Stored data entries
|---|

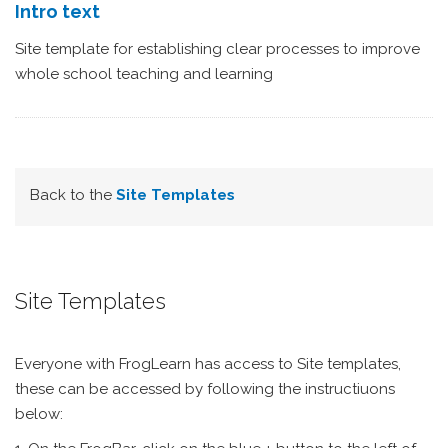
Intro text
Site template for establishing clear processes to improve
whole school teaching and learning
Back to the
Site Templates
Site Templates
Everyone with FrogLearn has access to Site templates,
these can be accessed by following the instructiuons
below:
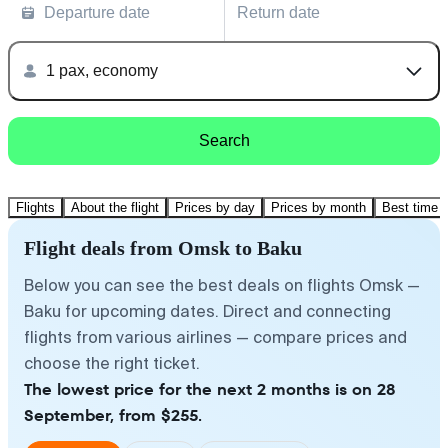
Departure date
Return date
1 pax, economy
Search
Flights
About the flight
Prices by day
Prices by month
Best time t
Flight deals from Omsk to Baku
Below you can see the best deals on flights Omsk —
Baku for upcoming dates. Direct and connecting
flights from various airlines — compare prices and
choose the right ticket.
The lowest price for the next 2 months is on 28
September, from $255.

|---|

Exercise - Take exactly the lines from the one containing "Prices by day" through the one containing "The lowest price" in the data above, and output them with nothing added.

Written solution -
Prices by day
Prices by month
Best time t
Flight deals from Omsk to Baku
Below you can see the best deals on flights Omsk —
Baku for upcoming dates. Direct and connecting
flights from various airlines — compare prices and
choose the right ticket.
The lowest price for the next 2 months is on 28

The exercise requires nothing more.